家族失うシーンのショッキングさも中途半端、敵を殺すときのゴアも中途半端。近接格闘と射撃を組み合わせたクラヴマガの動きは面白かったけど。あと警察に早めの段階で正体がバレてしまっているのが殺人マシンものとしてはダサかったな。顔変えるくらいの事しないのかよ。
たった5年で普通のお母さんが殺人マシンに変わるってどうやったんだろうとそこが一番気になっていたのに描いてくれないのか。残念。
そういう設定だからと割り切られたらそれまでだが、フィクションライン低いなりの説得をして欲しかった。
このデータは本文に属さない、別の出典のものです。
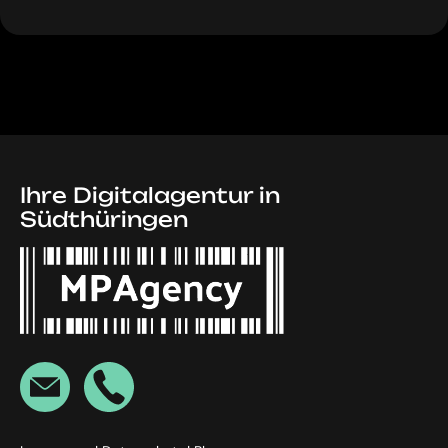
Ihre Digitalagentur in
Südthüringen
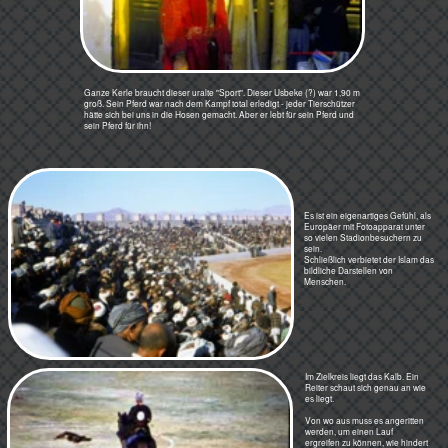
Es ist ein eigenartiges Gefühl, als
Europäer mit Fotoapparat unter
so vielen Stadionbesuchern zu
sein.
Schließlich verbietet der Islam das
bildliche Darstellen von
Menschen.
Im Zielkreis liegt das Kalb. Ein
Reiter schaut sich genau an wie
es liegt.
Von wo aus muss es angeritten
werden, um einen Lauf
ergreifen zu können, wie hindert
man die andere Mannschaft da
dran, von welcher Seite müssen
die schweren Pferde den
Gegner abdrängen - ohne
ausgefeilte Taktik kein Sieg.
Info: Buzkashi - Vorbereitung
Mitte Oktober, wenn der König
Mohammad Zahir Shah
Geburtstag hatte, fanden die
Reiterspiele statt. Das Endspiel
begann, wenn Seine Majestät in
der Loge saß.
Wochen vorher waren die
Mannschaften im Norden und in
der Mitte des Landes mit ihren
Pferden aufgebrochen. Manche,
die aus den Seitentälern des
Hindukusches, ritten nach
Kabul, einige kamen per Lorry
über den Salangpaß.
Ausscheidungsspiele begannen,
Speerstechen der Reiter fanden
statt. Aus dem vollen Galopp
musste mit der Lanze ein 20 cm
langer Holzpflock getroffen
werden. Paraden wurden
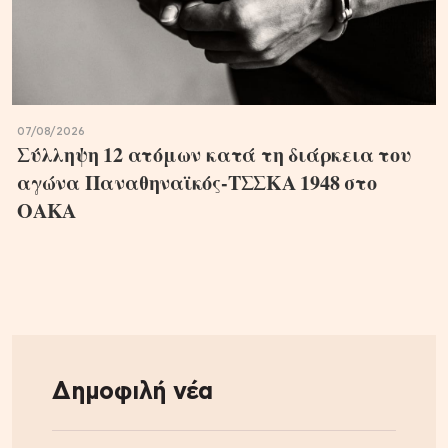
07/08/2026
Σύλληψη 12 ατόμων κατά τη διάρκεια του
αγώνα Παναθηναϊκός-ΤΣΣΚΑ 1948 στο
ΟΑΚΑ
Δημοφιλή νέα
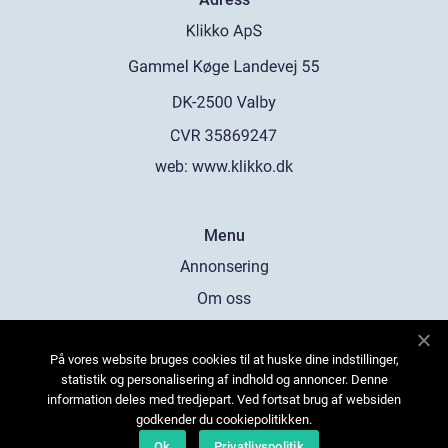
web:
www.klikko.dk
Menu
Annonsering
Om oss
Cookies
På vores website bruges cookies til at huske dine indstillinger,
Kontakta oss
statistik og personalisering af indhold og annoncer. Denne
Sitemap
information deles med tredjepart. Ved fortsat brug af websiden
godkender du cookiepolitikken.
Ok
Privatlivspolitik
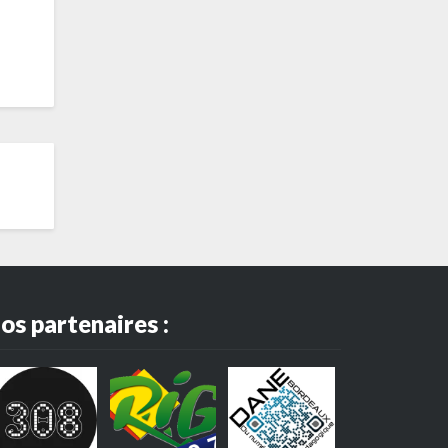
os partenaires :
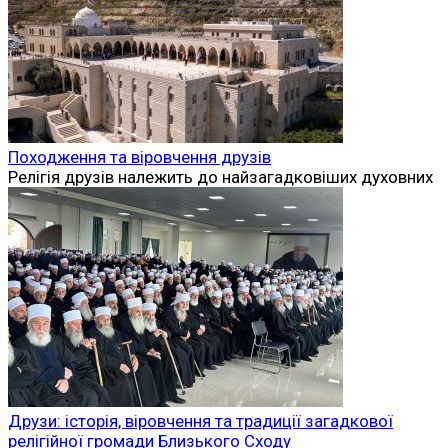
Походження та віровчення друзів
Релігія друзів належить до найзагадковіших духовних
Друзи: історія, віровчення та традиції загадкової
релігійної громади Близького Сходу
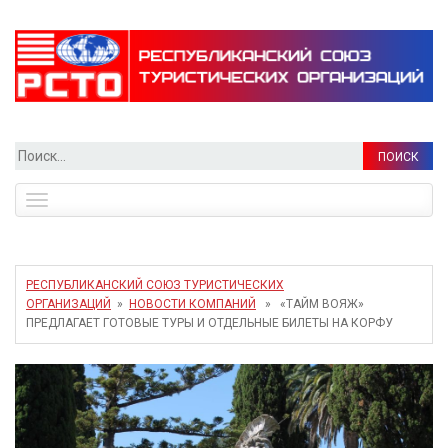
Найти:
Toggle
navigation
РЕСПУБЛИКАНСКИЙ СОЮЗ ТУРИСТИЧЕСКИХ
ОРГАНИЗАЦИЙ
»
НОВОСТИ КОМПАНИЙ
» «ТАЙМ ВОЯЖ»
ПРЕДЛАГАЕТ ГОТОВЫЕ ТУРЫ И ОТДЕЛЬНЫЕ БИЛЕТЫ НА КОРФУ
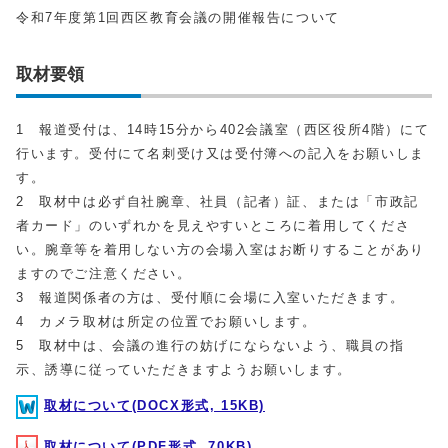
令和7年度第1回西区教育会議の開催報告について
取材要領
1 報道受付は、14時15分から402会議室（西区役所4階）にて
行います。受付にて名刺受け又は受付簿への記入をお願いしま
す。
2 取材中は必ず自社腕章、社員（記者）証、または「市政記
者カード」のいずれかを見えやすいところに着用してくださ
い。腕章等を着用しない方の会場入室はお断りすることがあり
ますのでご注意ください。
3 報道関係者の方は、受付順に会場に入室いただきます。
4 カメラ取材は所定の位置でお願いします。
5 取材中は、会議の進行の妨げにならないよう、職員の指
示、誘導に従っていただきますようお願いします。
取材について(DOCX形式, 15KB)
取材について(PDF形式, 70KB)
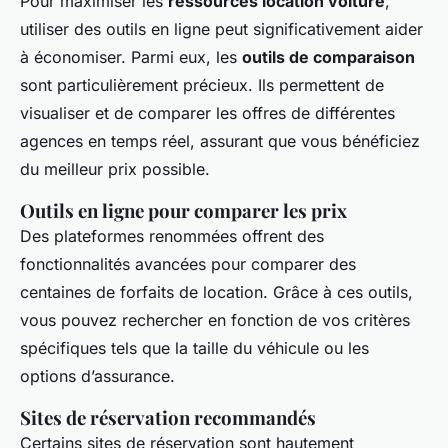
Pour maximiser les
ressources location voiture
,
utiliser des outils en ligne peut significativement aider
à économiser. Parmi eux, les
outils de comparaison
sont particulièrement précieux. Ils permettent de
visualiser et de comparer les offres de différentes
agences en temps réel, assurant que vous bénéficiez
du meilleur prix possible.
Outils en ligne pour comparer les prix
Des plateformes renommées offrent des
fonctionnalités avancées pour comparer des
centaines de forfaits de location. Grâce à ces outils,
vous pouvez rechercher en fonction de vos critères
spécifiques tels que la taille du véhicule ou les
options d’assurance.
Sites de réservation recommandés
Certains sites de réservation sont hautement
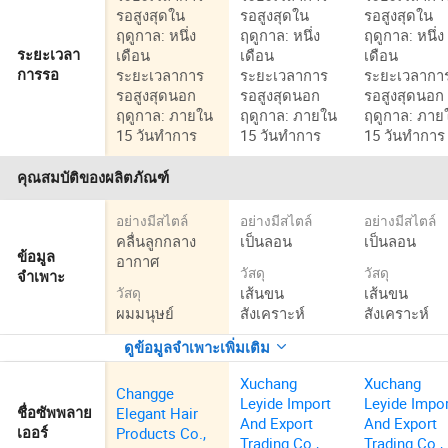
รอสูงสุดใน
รอสูงสุดใน
รอสูงสุดใน
ฤดูกาล: หนึ่ง
ฤดูกาล: หนึ่ง
ฤดูกาล: หนึ่ง
เดือน
เดือน
เดือน
ระยะเวลา
ระยะเวลาการ
ระยะเวลาการ
ระยะเวลากา
การรอ
รอสูงสุดนอก
รอสูงสุดนอก
รอสูงสุดนอก
ฤดูกาล: ภายใน
ฤดูกาล: ภายใน
ฤดูกาล: ภาย
15 วันทำการ
15 วันทำการ
15 วันทำการ
คุณสมบัติของผลิตภัณฑ์
อย่างมีสไตล์
อย่างมีสไตล์
อย่างมีสไตล์
คลื่นลูกกลาง
เป็นลอน
เป็นลอน
ข้อมูล
อากาศ
วัสดุ
วัสดุ
จำเพาะ
เส้นขน
เส้นขน
วัสดุ
ผมมนุษย์
สังเคราะห์
สังเคราะห์
ดูข้อมูลจำเพาะเพิ่มเติม
Xuchang
Xuchang
Changge
Leyide Import
Leyide Impo
Elegant Hair
ชื่อซัพพลาย
And Export
And Export
Products Co.,
เออร์
Trading Co.,
Trading Co.,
一体どこに行って何を学んできたのか。
あんなに機材もどこでそろえたのか。そしてあのスラム街でどんなことをしてどんな人間関係を築いたのか。
面白くなりそうな部分がだいぶカットされている。いちど助けてあげた子供たちとの交流で娘がいない喪失感を強調することだってできただろうにそこもシーンとしてあるだけで活かされないし。
せっかくの面白要素を描かないくせに上映時間100分越えは長すぎる。そこカットするなら88分くらいでいけるだろ。
敵も地味だし、特段強い人いないし、盛り上がらない。
特にあの麻薬王の小物感は何なのか。せめて強い用心棒キャラとか入れて欲しかった。実は裏切っていた汚職警官の設定もどうでもよすぎる。
後半ただ単に逃げ延びようとして撃ち殺されるだけだし。
ちょっと上手いなと思ったのは冒頭でライリーの娘のカーリーがいじめっ子を殴ろうとしてライリーがそれを止め、
「馬鹿を殴ると馬鹿になるわよ」といさめる場面。あそこで復讐の虚しさや相手と同じ立場におちてしまうことの危険性は示唆していた。
でもやっぱり復讐はした方がいいよね。少なくとも映画の中では。
ライリーのやったことを支持するSNSの声の描き方とかでちょっと『デスウィッシュ』を思い出したけどあっちの方がバイオレンス描写も豊富だし、テーマをしっかり掘り下げていたと思う。
ただラストの浦沢直樹のモンスターみたいな終わり方は割と好きです。